- [Brief]: Copy nothing but the text: reproduce each line of the listing exactly and leave the pictures out.

================

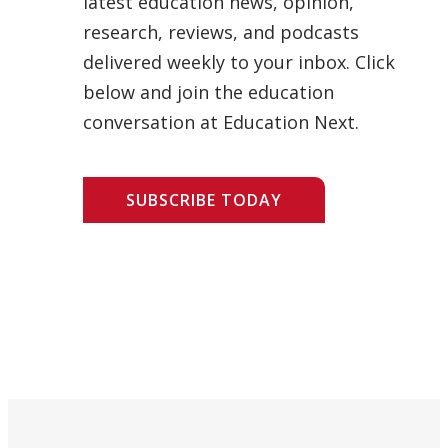
latest education news, opinion,
research, reviews, and podcasts
delivered weekly to your inbox. Click
below and join the education
conversation at Education Next.
SUBSCRIBE TODAY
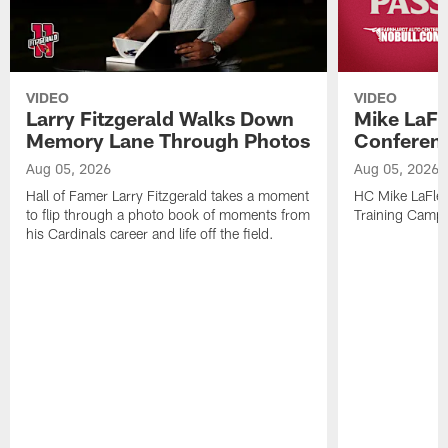
VIDEO
VIDEO
Larry Fitzgerald Walks Down
Mike LaFl
Memory Lane Through Photos
Conferenc
Aug 05, 2026
Aug 05, 2026
Hall of Famer Larry Fitzgerald takes a moment
HC Mike LaFleu
to flip through a photo book of moments from
Training Camp
his Cardinals career and life off the field.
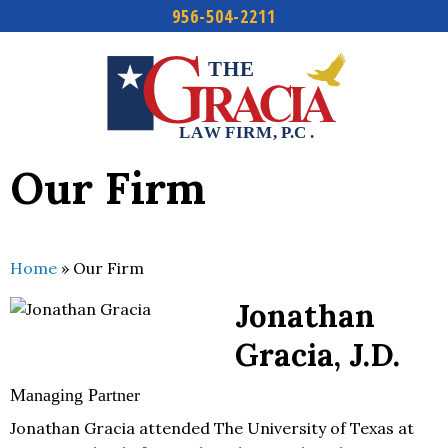
956-504-2211
Skip
to
content
Our Firm
Home
»
Our Firm
Jonathan
Gracia, J.D.
Managing Partner
Jonathan Gracia attended The University of Texas at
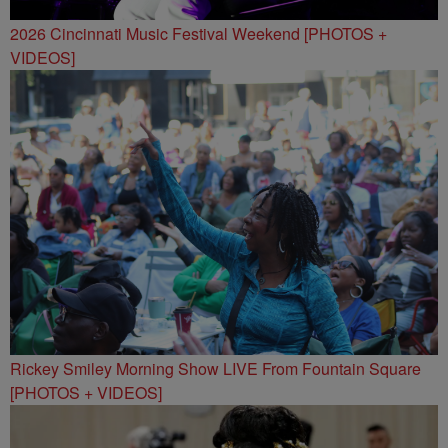
2026 Cincinnati Music Festival Weekend [PHOTOS +
VIDEOS]
Rickey Smiley Morning Show LIVE From Fountain Square
[PHOTOS + VIDEOS]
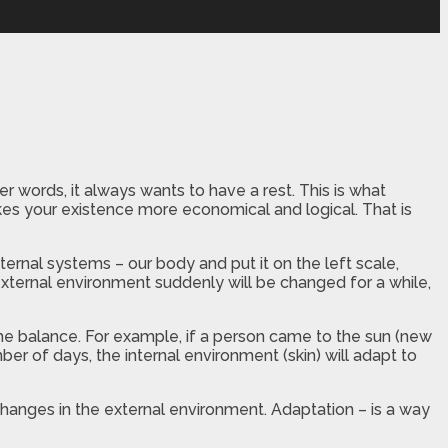
words, it always wants to have a rest. This is what
es your existence more economical and logical. That is
nternal systems – our body and put it on the left scale,
 external environment suddenly will be changed for a while,
the balance. For example, if a person came to the sun (new
ber of days, the internal environment (skin) will adapt to
hanges in the external environment. Adaptation – is a way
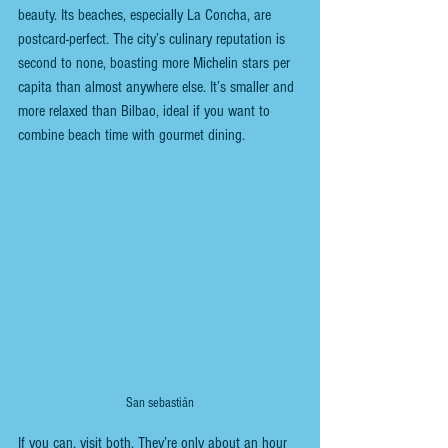
beauty. Its beaches, especially La Concha, are 
postcard-perfect. The city’s culinary reputation is 
second to none, boasting more Michelin stars per 
capita than almost anywhere else. It’s smaller and 
more relaxed than Bilbao, ideal if you want to 
combine beach time with gourmet dining.
San sebastián
If you can, visit both. They’re only about an hour 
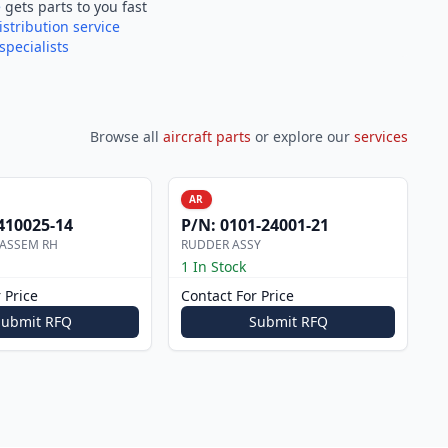
e
gets parts to you fast
istribution service
specialists
Browse all
aircraft parts
or explore our
services
AR
410025-14
P/N:
0101-24001-21
 ASSEM RH
RUDDER ASSY
1 In Stock
 Price
Contact For Price
Submit RFQ
Submit RFQ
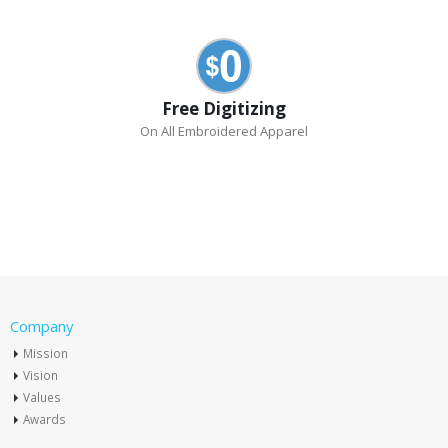
Free Digitizing
On All Embroidered Apparel
Company
Mission
Vision
Values
Awards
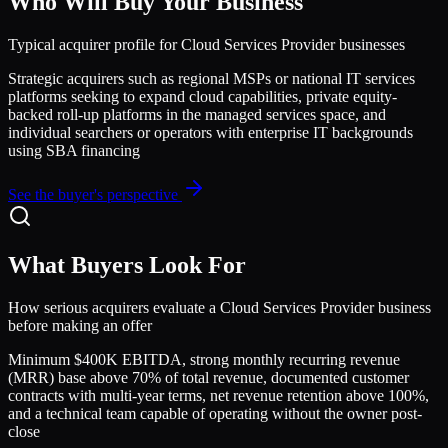
Who Will Buy Your Business
Typical acquirer profile for
Cloud Services Provider
businesses
Strategic acquirers such as regional MSPs or national IT services
platforms seeking to expand cloud capabilities, private equity-
backed roll-up platforms in the managed services space, and
individual searchers or operators with enterprise IT backgrounds
using SBA financing
See the buyer's perspective
What Buyers Look For
How serious acquirers evaluate a
Cloud Services Provider
business
before making an offer
Minimum $400K EBITDA, strong monthly recurring revenue
(MRR) base above 70% of total revenue, documented customer
contracts with multi-year terms, net revenue retention above 100%,
and a technical team capable of operating without the owner post-
close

================

- [Exercise result]:
latest education news, opinion,
research, reviews, and podcasts
delivered weekly to your inbox. Click
below and join the education
conversation at Education Next.
SUBSCRIBE TODAY
VIDEO
VIDEO
Larry Fitzgerald Walks Down
Mike LaFl
Memory Lane Through Photos
Conferenc
Aug 05, 2026
Aug 05, 2026
Hall of Famer Larry Fitzgerald takes a moment
HC Mike LaFleu
to flip through a photo book of moments from
Training Camp
his Cardinals career and life off the field.
956-504-2211
Skip
to
content
Our Firm
Home
»
Our Firm
Jonathan
Gracia, J.D.
Managing Partner
Jonathan Gracia attended The University of Texas at
2026 Cincinnati Music Festival Weekend [PHOTOS +
VIDEOS]
Rickey Smiley Morning Show LIVE From Fountain Square
[PHOTOS + VIDEOS]
words, it always wants to have a rest. This is what
es your existence more economical and logical. That is
nternal systems – our body and put it on the left scale,
 external environment suddenly will be changed for a while,
the balance. For example, if a person came to the sun (new
ber of days, the internal environment (skin) will adapt to
hanges in the external environment. Adaptation – is a way
beauty. Its beaches, especially La Concha, are 
postcard-perfect. The city’s culinary reputation is 
second to none, boasting more Michelin stars per 
capita than almost anywhere else. It’s smaller and 
more relaxed than Bilbao, ideal if you want to 
combine beach time with gourmet dining.
San sebastián
If you can, visit both. They’re only about an hour 
e
gets parts to you fast
istribution service
specialists
Browse all
aircraft parts
or explore our
services
AR
410025-14
P/N:
0101-24001-21
 ASSEM RH
RUDDER ASSY
1 In Stock
 Price
Contact For Price
Submit RFQ
Submit RFQ
Free Digitizing
On All Embroidered Apparel
Company
Mission
Vision
Values
Awards
Who Will Buy Your Business
Typical acquirer profile for
Cloud Services Provider
businesses
Strategic acquirers such as regional MSPs or national IT services
platforms seeking to expand cloud capabilities, private equity-
backed roll-up platforms in the managed services space, and
individual searchers or operators with enterprise IT backgrounds
using SBA financing
See the buyer's perspective
What Buyers Look For
How serious acquirers evaluate a
Cloud Services Provider
business
before making an offer
Minimum $400K EBITDA, strong monthly recurring revenue
(MRR) base above 70% of total revenue, documented customer
contracts with multi-year terms, net revenue retention above 100%,
and a technical team capable of operating without the owner post-
close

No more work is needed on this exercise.